Monday, October 5, 2009

Back to the County, a place apparently lacking Official Diversity.

Today I returned to WCHS after school was canceled last week due to widespread illness. I must say, despite having a solid experience at Williamsburg, I am thankful to be back with my own supervising teacher and my own students. At the same time, I feel a certain sinking because I know this week will be all the more intense -- the weight of two weeks crammed into the final five school days before fall break. There are fears of sickness leading to more cancellations, and students are ready for an additional half-week; already, several have begun "packing it in," as my former college suite-mates often said, meaning to cut one's losses, put forth no additional effort, quit.

One specific struggle this week is going to be completing my homework from last week (which I wasn't able to complete without access to certain paperwork only available on campus) on top of homework for this week and preparing for my second observation, which is coming up on Friday.
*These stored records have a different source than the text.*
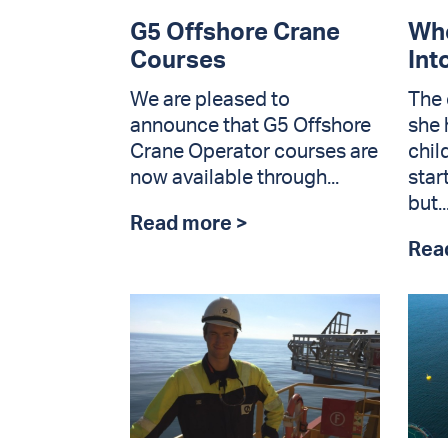
G5 Offshore Crane
Whe
Courses
Int
We are pleased to
The 
announce that G5 Offshore
she 
Crane Operator courses are
chil
now available through...
star
but..
Read more >
Rea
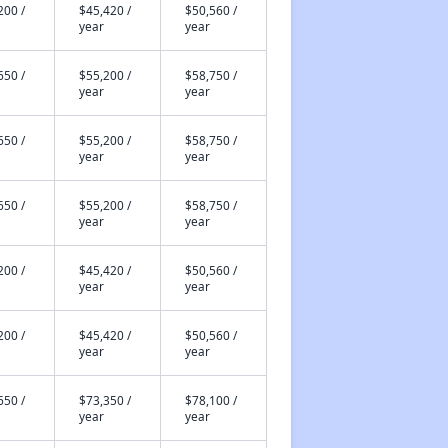
200 /
$45,420 /
$50,560 /
year
year
650 /
$55,200 /
$58,750 /
year
year
650 /
$55,200 /
$58,750 /
year
year
650 /
$55,200 /
$58,750 /
year
year
200 /
$45,420 /
$50,560 /
year
year
200 /
$45,420 /
$50,560 /
year
year
650 /
$73,350 /
$78,100 /
year
year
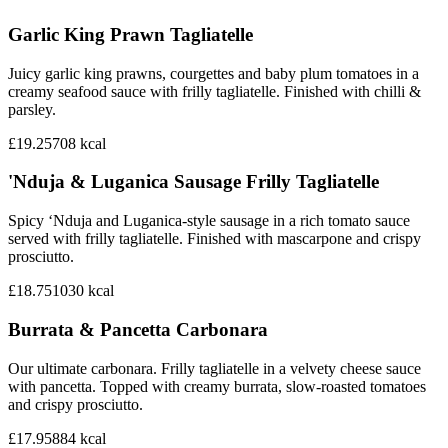
Garlic King Prawn Tagliatelle
Juicy garlic king prawns, courgettes and baby plum tomatoes in a
creamy seafood sauce with frilly tagliatelle. Finished with chilli &
parsley.
£19.25
708
kcal
'Nduja & Luganica Sausage Frilly Tagliatelle
Spicy ‘Nduja and Luganica-style sausage in a rich tomato sauce
served with frilly tagliatelle. Finished with mascarpone and crispy
prosciutto.
£18.75
1030
kcal
Burrata & Pancetta Carbonara
Our ultimate carbonara. Frilly tagliatelle in a velvety cheese sauce
with pancetta. Topped with creamy burrata, slow-roasted tomatoes
and crispy prosciutto.
£17.95
884
kcal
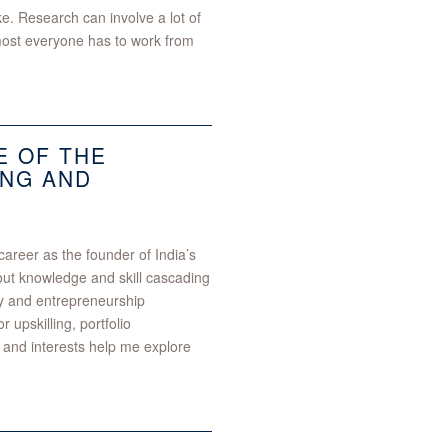
ike. Research can involve a lot of
lmost everyone has to work from
E OF THE
NG AND
areer as the founder of India’s
ut knowledge and skill cascading
ity and entrepreneurship
 upskilling, portfolio
and interests help me explore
Returning to my experiences last week, on Thursday I had the chance to participate in an interview/ meeting regarding UC's Education Department's re-accreditation. Two nice ladies sent from the State interviewed me and a few other undergrad and grad student-teachers. Although they asked questions on a variety of topics, the topic we discussed most was our experience of "diversity" (or lack thereof) in our placement schools and classrooms.

According to the US Census Bureau, the racial makeup of Whitley Co., KY, is:

-98.37% White
-0.76% multi-racial
-0.69% Hispanic/ Latino (of any race)
-0.34% Black or African American
-0.23% Native American
-0.20% Asian
-0.09% other races

I'm not entirely sure that those percentages add up to precisely 100, but the picture is clear: the vast majority of people here are of mostly European descent. It is rare to see anyone who is not white without being on the college campus. And the State is apparently significantly displeased that student-teachers are not in schools with more skin-based diversity.

I have no doubt that the diversity standards set forth by the State originate from good intentions: teaching in inner-city Chicago would be vastly different than teaching in Whitley Co. Furthermore, they believe that a teacher should be able to teach in any situation or place. They then, it seems, assume that the way to prepare education students for such situations is to put them in places where there is an acceptable ratio of white people to non-white people. Clearly, the ratio of whites to non-whites in Whitley County is significantly lob-sided; therefore, schools in Whitley County (and by extension, all of Appalachia, which tends to be predominantly populated by European-Americans) are unacceptable for student-teacher placements.

And there is a certain logical progression from proposition to proposition to conclusion.

However, I question the State's purely skin tone-based understanding of diversity. According to Webster's Dictionary, "diversity" means:

The inclusion of diverse people (as people of different races or cultures) in a group or organization.


So, yes, racial differences are a piece of the puzzle; however, the State has completely ignored the fact that Eastern Kentucky and Appalachia offer a unique and typically misunderstood, caricatured, and belittled cultural experience. Being a native of the Midwest, the language, values, religion, customs, and overall worldview is starkly different than my own. My experience living here over the last four years has been no less diverse than if I had moved to Gary, Indiana, or Kensington, PA (inner-city Philadelphia).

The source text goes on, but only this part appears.